Extracted page text data:
───
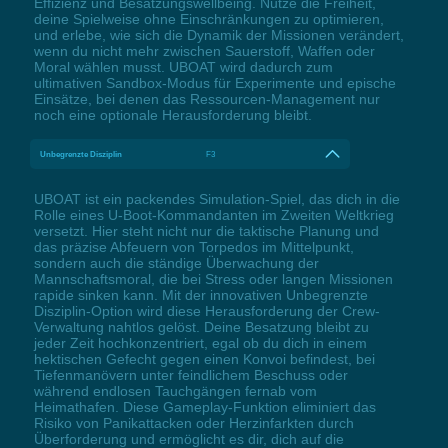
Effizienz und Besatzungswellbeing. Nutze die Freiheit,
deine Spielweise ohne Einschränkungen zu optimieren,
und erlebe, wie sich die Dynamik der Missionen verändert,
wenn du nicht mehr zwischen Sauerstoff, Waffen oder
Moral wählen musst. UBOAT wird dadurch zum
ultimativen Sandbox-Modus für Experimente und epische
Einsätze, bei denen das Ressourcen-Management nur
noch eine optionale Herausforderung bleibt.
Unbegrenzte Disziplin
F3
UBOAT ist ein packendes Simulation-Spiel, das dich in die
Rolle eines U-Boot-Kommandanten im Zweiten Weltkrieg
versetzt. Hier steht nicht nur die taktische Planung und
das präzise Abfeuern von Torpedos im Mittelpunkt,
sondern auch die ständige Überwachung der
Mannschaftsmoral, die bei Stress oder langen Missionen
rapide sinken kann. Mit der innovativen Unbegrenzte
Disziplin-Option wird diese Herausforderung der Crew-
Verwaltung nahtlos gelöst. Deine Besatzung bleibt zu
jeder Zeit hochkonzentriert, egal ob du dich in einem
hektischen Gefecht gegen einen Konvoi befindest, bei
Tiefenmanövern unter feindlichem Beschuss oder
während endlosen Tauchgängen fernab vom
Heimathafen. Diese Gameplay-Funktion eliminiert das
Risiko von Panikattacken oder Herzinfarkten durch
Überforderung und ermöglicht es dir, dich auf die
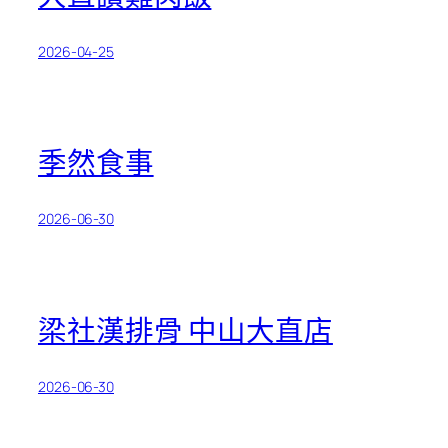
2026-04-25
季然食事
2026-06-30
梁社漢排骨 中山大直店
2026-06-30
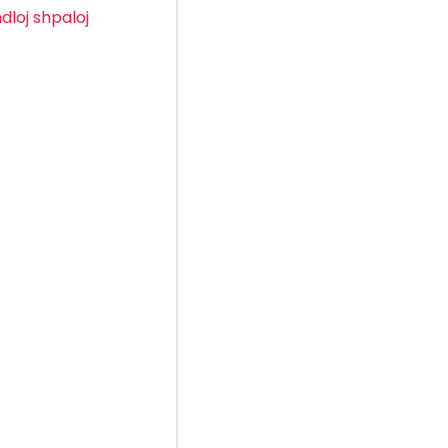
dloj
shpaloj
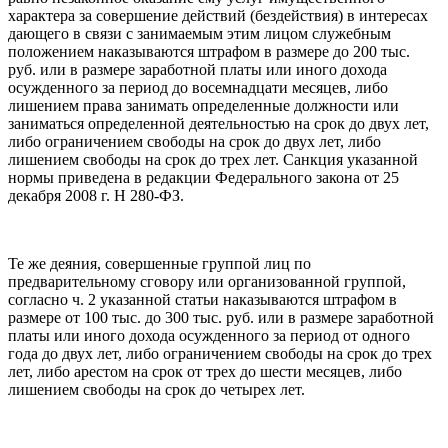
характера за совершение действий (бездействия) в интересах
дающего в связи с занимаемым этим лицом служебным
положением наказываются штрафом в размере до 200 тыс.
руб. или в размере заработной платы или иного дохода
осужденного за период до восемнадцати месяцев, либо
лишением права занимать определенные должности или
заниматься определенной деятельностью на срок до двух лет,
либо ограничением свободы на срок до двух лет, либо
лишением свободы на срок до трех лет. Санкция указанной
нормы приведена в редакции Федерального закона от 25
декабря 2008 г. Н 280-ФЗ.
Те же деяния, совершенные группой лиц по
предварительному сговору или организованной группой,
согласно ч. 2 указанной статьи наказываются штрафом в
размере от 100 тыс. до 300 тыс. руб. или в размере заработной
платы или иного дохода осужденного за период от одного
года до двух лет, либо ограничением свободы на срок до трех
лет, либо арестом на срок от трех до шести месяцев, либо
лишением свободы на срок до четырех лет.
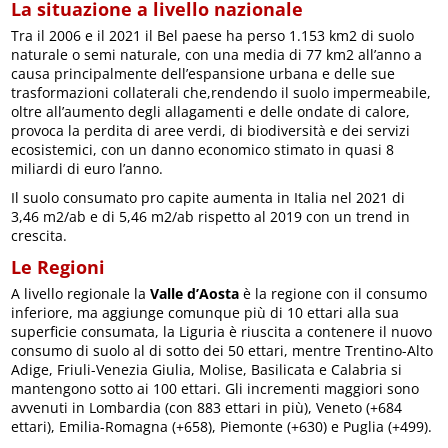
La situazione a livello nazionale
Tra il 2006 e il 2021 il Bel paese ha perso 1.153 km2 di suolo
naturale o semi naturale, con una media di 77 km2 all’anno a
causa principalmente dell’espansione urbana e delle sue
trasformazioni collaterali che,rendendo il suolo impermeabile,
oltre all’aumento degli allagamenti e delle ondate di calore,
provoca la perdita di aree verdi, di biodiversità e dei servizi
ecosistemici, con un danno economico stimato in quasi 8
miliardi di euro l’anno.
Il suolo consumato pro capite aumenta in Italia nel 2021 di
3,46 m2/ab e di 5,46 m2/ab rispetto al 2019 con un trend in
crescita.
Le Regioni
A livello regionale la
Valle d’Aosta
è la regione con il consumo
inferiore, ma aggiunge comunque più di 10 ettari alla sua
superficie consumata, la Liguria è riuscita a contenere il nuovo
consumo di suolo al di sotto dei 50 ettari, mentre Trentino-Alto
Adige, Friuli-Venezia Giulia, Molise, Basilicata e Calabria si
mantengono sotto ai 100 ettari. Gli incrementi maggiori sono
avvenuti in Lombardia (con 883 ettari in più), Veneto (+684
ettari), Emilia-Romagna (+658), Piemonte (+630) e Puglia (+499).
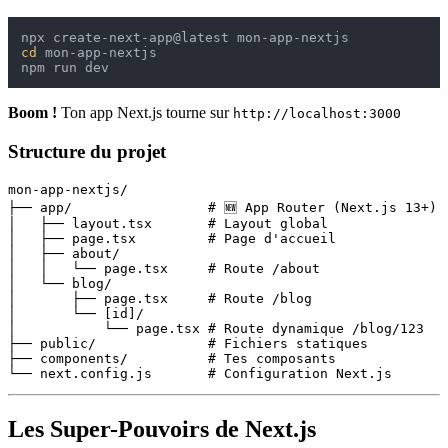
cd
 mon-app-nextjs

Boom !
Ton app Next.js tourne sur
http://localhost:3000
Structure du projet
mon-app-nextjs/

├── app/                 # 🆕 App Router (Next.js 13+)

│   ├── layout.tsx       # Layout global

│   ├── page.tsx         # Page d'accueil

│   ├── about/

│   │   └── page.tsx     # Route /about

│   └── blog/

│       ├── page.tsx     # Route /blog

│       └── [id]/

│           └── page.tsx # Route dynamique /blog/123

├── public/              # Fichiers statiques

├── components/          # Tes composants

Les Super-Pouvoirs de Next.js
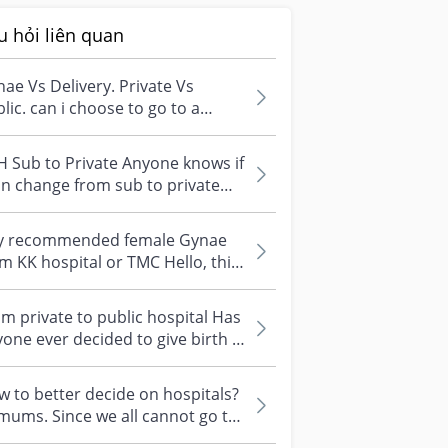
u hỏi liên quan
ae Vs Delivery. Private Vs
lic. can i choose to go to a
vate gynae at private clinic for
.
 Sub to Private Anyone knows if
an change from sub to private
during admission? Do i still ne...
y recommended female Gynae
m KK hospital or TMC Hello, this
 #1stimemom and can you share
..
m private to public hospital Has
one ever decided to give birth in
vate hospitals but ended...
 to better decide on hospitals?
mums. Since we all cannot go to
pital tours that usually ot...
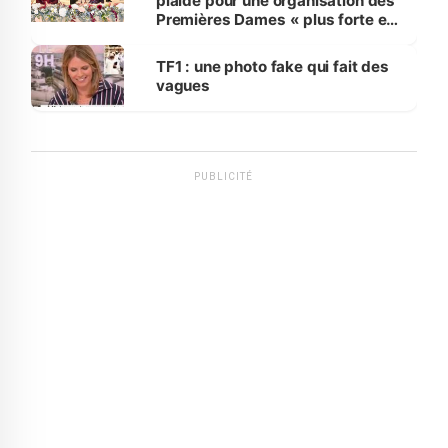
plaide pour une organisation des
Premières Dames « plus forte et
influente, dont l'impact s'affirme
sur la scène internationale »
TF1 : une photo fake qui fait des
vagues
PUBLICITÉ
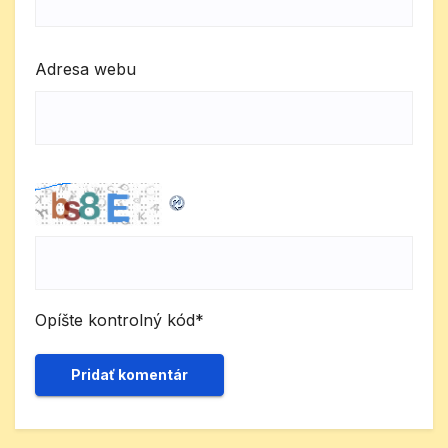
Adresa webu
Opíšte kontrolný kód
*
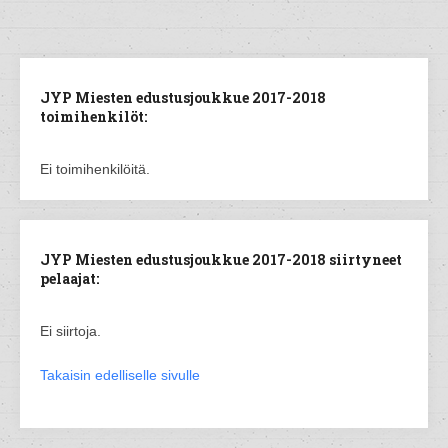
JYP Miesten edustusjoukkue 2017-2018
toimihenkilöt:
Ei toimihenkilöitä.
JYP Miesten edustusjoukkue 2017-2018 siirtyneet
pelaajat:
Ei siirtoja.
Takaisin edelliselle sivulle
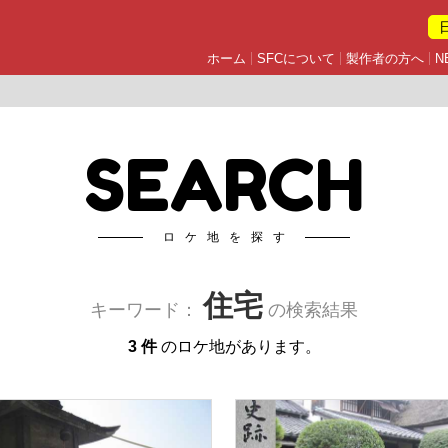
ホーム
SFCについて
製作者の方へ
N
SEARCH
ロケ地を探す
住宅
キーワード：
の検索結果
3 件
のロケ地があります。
───
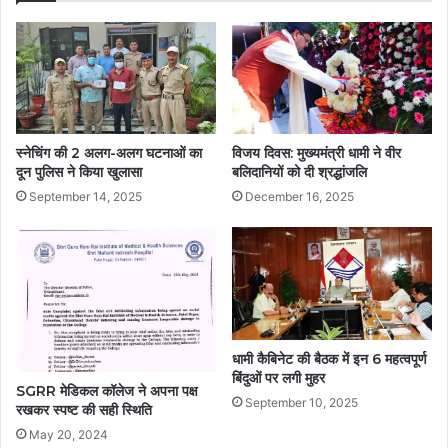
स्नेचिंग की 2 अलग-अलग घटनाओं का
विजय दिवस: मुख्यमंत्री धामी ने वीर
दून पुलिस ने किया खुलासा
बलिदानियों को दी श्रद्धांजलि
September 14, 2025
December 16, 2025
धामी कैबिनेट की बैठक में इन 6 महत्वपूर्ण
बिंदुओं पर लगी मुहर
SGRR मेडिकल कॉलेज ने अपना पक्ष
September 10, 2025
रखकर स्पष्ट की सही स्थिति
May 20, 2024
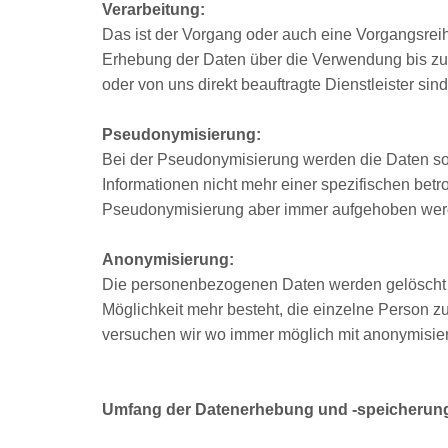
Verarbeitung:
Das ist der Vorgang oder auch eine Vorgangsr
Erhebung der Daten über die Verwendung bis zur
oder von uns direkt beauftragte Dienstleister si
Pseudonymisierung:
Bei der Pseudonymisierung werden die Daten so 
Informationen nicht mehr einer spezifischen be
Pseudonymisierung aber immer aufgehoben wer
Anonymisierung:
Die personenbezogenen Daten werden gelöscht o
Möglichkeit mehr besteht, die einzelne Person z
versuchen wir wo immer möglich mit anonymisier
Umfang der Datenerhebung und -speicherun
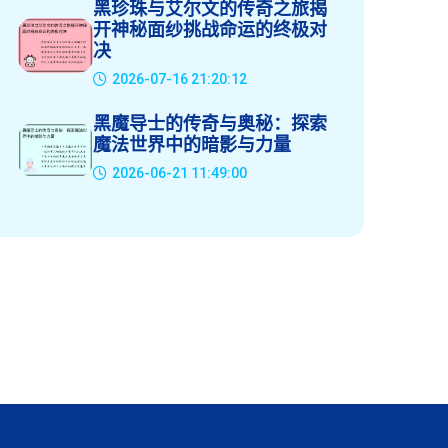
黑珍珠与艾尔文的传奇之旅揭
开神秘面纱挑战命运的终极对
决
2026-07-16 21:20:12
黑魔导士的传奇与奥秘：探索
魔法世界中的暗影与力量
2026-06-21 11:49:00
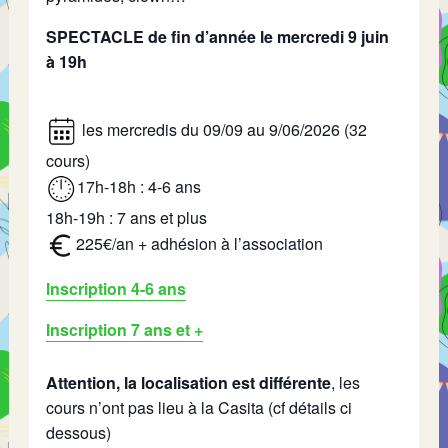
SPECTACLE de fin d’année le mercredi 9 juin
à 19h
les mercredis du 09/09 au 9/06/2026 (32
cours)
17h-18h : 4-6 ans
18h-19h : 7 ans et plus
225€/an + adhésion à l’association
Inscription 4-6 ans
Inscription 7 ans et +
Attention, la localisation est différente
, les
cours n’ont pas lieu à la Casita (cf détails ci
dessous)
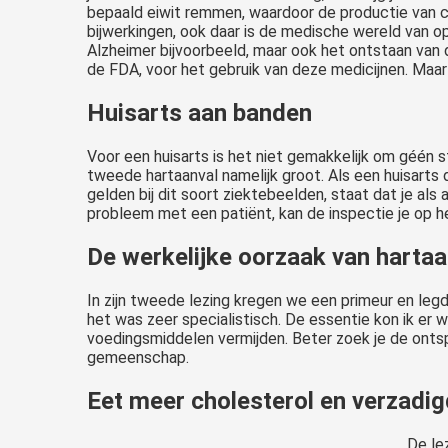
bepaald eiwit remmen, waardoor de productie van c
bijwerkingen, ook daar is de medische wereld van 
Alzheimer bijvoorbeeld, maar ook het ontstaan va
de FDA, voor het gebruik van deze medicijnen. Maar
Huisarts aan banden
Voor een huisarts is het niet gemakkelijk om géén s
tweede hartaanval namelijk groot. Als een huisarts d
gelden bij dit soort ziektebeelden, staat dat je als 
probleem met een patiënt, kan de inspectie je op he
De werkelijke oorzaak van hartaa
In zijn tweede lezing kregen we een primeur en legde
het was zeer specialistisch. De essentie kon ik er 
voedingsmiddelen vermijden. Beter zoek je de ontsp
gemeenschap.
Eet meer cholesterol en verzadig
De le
───
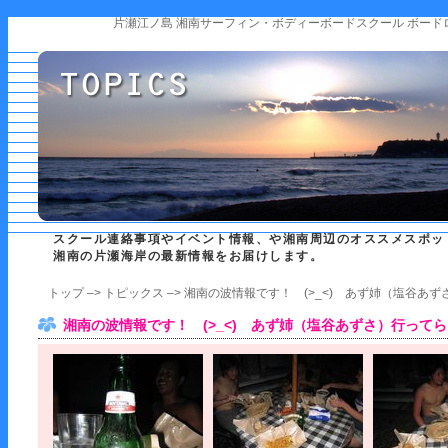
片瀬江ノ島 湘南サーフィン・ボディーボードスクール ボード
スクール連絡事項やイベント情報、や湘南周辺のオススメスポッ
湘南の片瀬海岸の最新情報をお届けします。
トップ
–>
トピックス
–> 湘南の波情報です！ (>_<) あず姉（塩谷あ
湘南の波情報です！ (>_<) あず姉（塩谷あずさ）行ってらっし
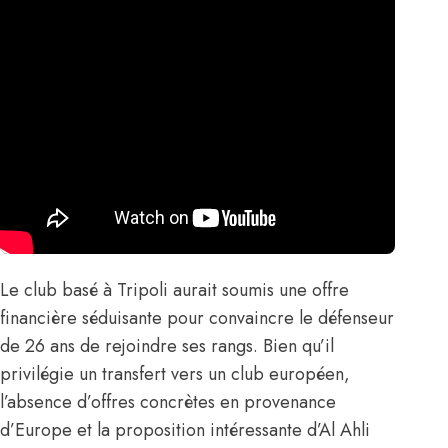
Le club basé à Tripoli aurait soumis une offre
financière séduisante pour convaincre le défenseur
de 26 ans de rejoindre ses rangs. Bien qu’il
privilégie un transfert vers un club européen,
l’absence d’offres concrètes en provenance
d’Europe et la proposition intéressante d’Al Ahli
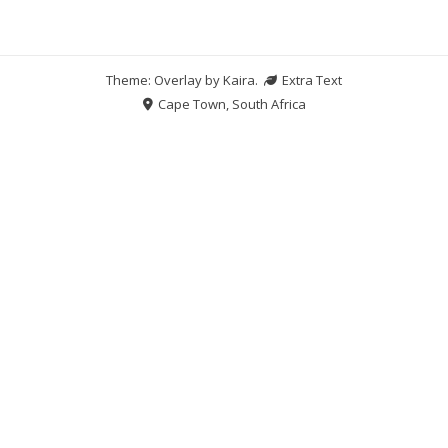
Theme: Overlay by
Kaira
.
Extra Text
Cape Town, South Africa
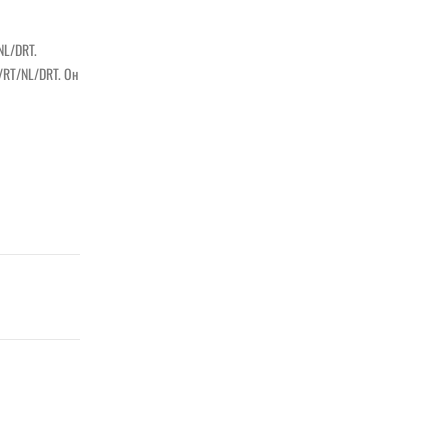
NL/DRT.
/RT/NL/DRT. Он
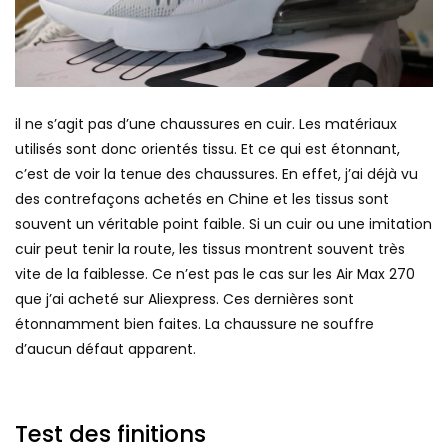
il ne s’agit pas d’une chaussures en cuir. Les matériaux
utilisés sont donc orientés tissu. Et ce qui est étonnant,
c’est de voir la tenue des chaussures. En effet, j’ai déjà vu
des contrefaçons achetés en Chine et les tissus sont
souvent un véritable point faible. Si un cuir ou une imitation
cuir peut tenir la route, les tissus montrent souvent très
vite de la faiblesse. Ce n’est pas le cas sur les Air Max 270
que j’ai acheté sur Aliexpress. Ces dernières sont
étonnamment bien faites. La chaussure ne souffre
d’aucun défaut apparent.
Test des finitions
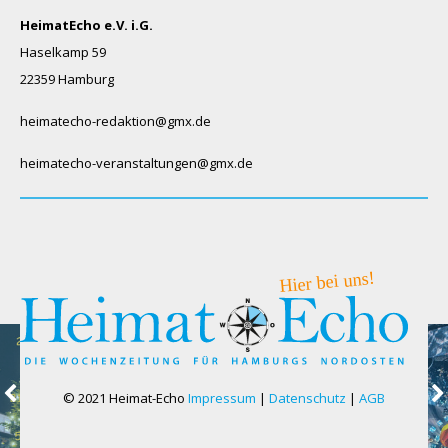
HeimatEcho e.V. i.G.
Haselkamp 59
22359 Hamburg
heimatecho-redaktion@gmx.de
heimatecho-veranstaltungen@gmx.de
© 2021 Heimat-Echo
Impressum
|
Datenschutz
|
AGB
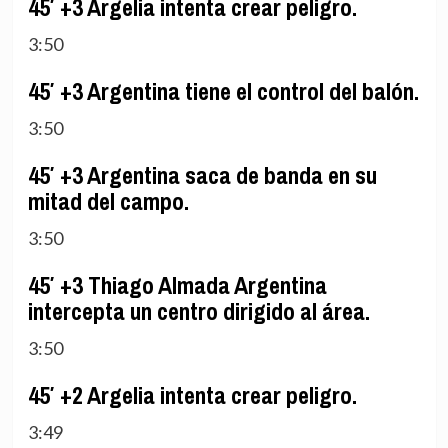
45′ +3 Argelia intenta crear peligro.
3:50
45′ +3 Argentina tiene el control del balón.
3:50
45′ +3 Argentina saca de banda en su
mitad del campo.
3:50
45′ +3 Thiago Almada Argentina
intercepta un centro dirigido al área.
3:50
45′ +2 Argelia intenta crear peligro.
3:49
───
Using the records above, copy word for word the line with "Informationen nicht mehr", the line with "versuchen wir wo", and every line between them.

-- RESULT OF THIS EXERCISE --
Informationen nicht mehr einer spezifischen be
Pseudonymisierung aber immer aufgehoben wer
Anonymisierung:
Die personenbezogenen Daten werden gelöscht o
Möglichkeit mehr besteht, die einzelne Person z
versuchen wir wo immer möglich mit anonymisier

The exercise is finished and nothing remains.